Selasa, 18 Agustus 2009

PEMECAHAN REKOR DUNIA DI SAIL BUNAKEN: 2.657 ORANG MENYELAM BERSAMA


Hari ini, Minggu (16/8) rekor dunia selam massal yang pernah dicatat di Maladewa pada 2007 terpecahkan. Ketika itu, jumlah penyelam 925 orang. Tapi, kali ini ribuan orang menyelam bersama di Pantai Malalayang, Teluk Manado, Sulut, dalam rangkaian acara Sail Bunaken 2009. Dari data yang tercatat Sabtu kemarin (15/8), jumlah penyelam mencapai 2.657 orang.


Sebelumnya, 2.612 penyelam dari dalam dan luar negeri dilaporkan siap berpartisipasi memecahkan rekor dunia menyelam massal itu. Selama kurang lebih 45 menit, mereka akan menyelam di kedalaman 13 - 15 meter dan mengikuti upacara pemecahan rekor yang dipimpin Wakil Kepala Staf TNI AL Laksamana Madya TNI Moekhlas Sidik (sebagai inspektur upacara) dan Kepala Pusat Dinas Penerangan Mabes TNI-AL (Kadispenal) Laksamana Pertama TNI Iskandar Sitompul selaku komandan upacara.

Sejumlah pejabat penting dijadwalkan hadir dan menyelam bersama. Di antaranya, Kapolda Sulut Bekto Suprapto, Gubernur Gorontalo Fadel Muhammad, Gubernur Maluku Karel Albert Ralahalu, Kapolda Gorontalo Soenarjono, Danlantamal VII Manado Willem Rapangilei, Danlantamal VI Makasar Dadiek Suratro, Wali Kota Padang Fauzi Bah, dan Bupati Kepulauan Seribu A Rochman A. Laksdya TNI Moekhlas Sidik meyakinkan bahwa TNI-AL telah mempersiapkan semua dengan matang.

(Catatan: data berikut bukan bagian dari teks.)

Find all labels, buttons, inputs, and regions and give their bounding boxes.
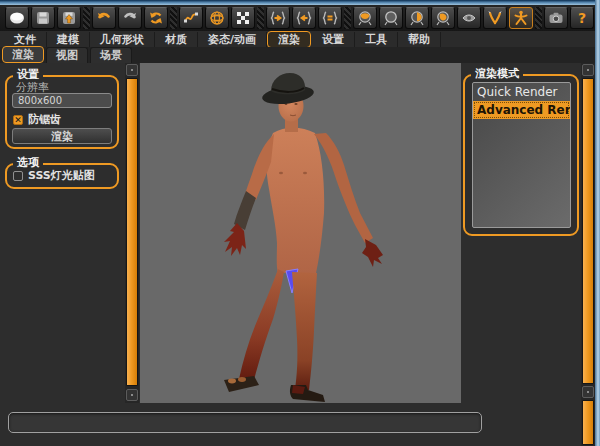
- scrollbar-down-button[interactable]: [126, 389, 138, 401]
- camera-icon: [548, 10, 564, 26]
- head-hair-button[interactable]: [353, 7, 377, 29]
- scrollbar-thumb-lower[interactable]: [582, 400, 594, 445]
- render-button[interactable]: 渲染: [12, 128, 112, 144]
- scrollbar-up-button[interactable]: [126, 64, 138, 76]
- head-morph-icon: [409, 10, 425, 26]
- toolbar-separator: [170, 7, 177, 29]
- checker-render-icon: [235, 10, 251, 26]
- undo-icon: [96, 10, 112, 26]
- pose-paste-right-button[interactable]: [266, 7, 290, 29]
- menubar: 文件 建模 几何形状 材质 姿态/动画 渲染 设置 工具 帮助: [0, 31, 595, 47]
- help-icon: ?: [574, 10, 590, 26]
- menu-geometry[interactable]: 几何形状: [90, 32, 155, 47]
- scrollbar-up-button[interactable]: [582, 64, 594, 76]
- tab-row: 渲染 视图 场景: [0, 47, 595, 63]
- window-scrollbar-right[interactable]: [581, 63, 595, 446]
- menu-modeling[interactable]: 建模: [47, 32, 90, 47]
- svg-text:?: ?: [578, 10, 586, 26]
- human-figure-3d: [140, 63, 461, 403]
- menu-render[interactable]: 渲染: [267, 31, 311, 48]
- sss-row: SSS灯光贴图: [13, 168, 95, 183]
- head-plain-button[interactable]: [379, 7, 403, 29]
- pose-mirror-button[interactable]: [318, 7, 342, 29]
- figure-pose-icon: [513, 10, 529, 26]
- toolbar-separator: [344, 7, 351, 29]
- curve-editor-icon: [183, 10, 199, 26]
- hands-pose-button[interactable]: [483, 7, 507, 29]
- save-icon: [35, 10, 51, 26]
- window-border-top: [0, 0, 600, 5]
- scrollbar-mid-button[interactable]: [582, 386, 594, 398]
- menu-pose-animation[interactable]: 姿态/动画: [198, 32, 267, 47]
- viewport-scrollbar-left[interactable]: [125, 63, 139, 403]
- render-mode-advanced[interactable]: Advanced Render: [473, 101, 570, 119]
- render-mode-title: 渲染模式: [471, 67, 523, 81]
- figure-pose-button[interactable]: [509, 7, 533, 29]
- menu-material[interactable]: 材质: [155, 32, 198, 47]
- hands-pose-icon: [487, 10, 503, 26]
- wireframe-sphere-icon: [209, 10, 225, 26]
- toolbar-separator: [257, 7, 264, 29]
- redo-icon: [122, 10, 138, 26]
- pose-paste-left-icon: [295, 10, 313, 26]
- import-save-icon: [61, 10, 77, 26]
- redo-button[interactable]: [118, 7, 142, 29]
- toolbar-separator: [535, 7, 542, 29]
- refresh-icon: [148, 10, 164, 26]
- new-shape-button[interactable]: [5, 7, 29, 29]
- pose-paste-right-icon: [269, 10, 287, 26]
- head-morph-button[interactable]: [405, 7, 429, 29]
- scrollbar-thumb[interactable]: [582, 78, 594, 384]
- import-save-button[interactable]: [57, 7, 81, 29]
- eye-part-icon: [461, 10, 477, 26]
- menu-settings[interactable]: 设置: [312, 32, 355, 47]
- scrollbar-thumb[interactable]: [126, 78, 138, 386]
- menu-help[interactable]: 帮助: [398, 32, 441, 47]
- resolution-input[interactable]: [12, 93, 112, 108]
- refresh-button[interactable]: [144, 7, 168, 29]
- camera-button[interactable]: [544, 7, 568, 29]
- save-button[interactable]: [31, 7, 55, 29]
- render-progress-bar: [8, 412, 482, 433]
- tab-render[interactable]: 渲染: [2, 46, 44, 63]
- head-skin-icon: [435, 10, 451, 26]
- new-shape-icon: [9, 10, 25, 26]
- pose-mirror-icon: [321, 10, 339, 26]
- checker-render-button[interactable]: [231, 7, 255, 29]
- help-button[interactable]: ?: [570, 7, 594, 29]
- menu-tools[interactable]: 工具: [355, 32, 398, 47]
- render-viewport[interactable]: [140, 63, 461, 403]
- sss-checkbox[interactable]: [13, 171, 23, 181]
- curve-editor-button[interactable]: [179, 7, 203, 29]
- wireframe-sphere-button[interactable]: [205, 7, 229, 29]
- undo-button[interactable]: [92, 7, 116, 29]
- antialias-label: 防锯齿: [28, 112, 61, 127]
- antialias-row: ✕ 防锯齿: [13, 112, 61, 127]
- antialias-checkbox[interactable]: ✕: [13, 115, 23, 125]
- window-border-right: [595, 0, 600, 446]
- head-skin-button[interactable]: [431, 7, 455, 29]
- pose-paste-left-button[interactable]: [292, 7, 316, 29]
- tab-view[interactable]: 视图: [46, 47, 88, 63]
- sss-label: SSS灯光贴图: [28, 168, 95, 183]
- eye-part-button[interactable]: [457, 7, 481, 29]
- head-hair-icon: [357, 10, 373, 26]
- render-mode-list: Quick Render Advanced Render: [472, 82, 571, 228]
- tab-scene[interactable]: 场景: [90, 47, 132, 63]
- toolbar: ?: [0, 5, 595, 31]
- head-plain-icon: [383, 10, 399, 26]
- render-mode-quick[interactable]: Quick Render: [473, 83, 570, 101]
- toolbar-separator: [83, 7, 90, 29]
- menu-file[interactable]: 文件: [4, 32, 47, 47]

“Kami sudah mempersiapkan ini setahun lalu. Ide utamanya hanya pemecahan rekor. Tapi, dalam perjalanan justru timbul ide baru untuk membuat rekor baru,” ucapnya saat melihat geladi bersih, kemarin (15/8). Persiapan itu termasuk keamanan peserta selama kegiatan. Di lokasi penyelaman, ada KRI dr Soeharso dengan 13 dokter, KRI Soputan, dan KRI P Rengah.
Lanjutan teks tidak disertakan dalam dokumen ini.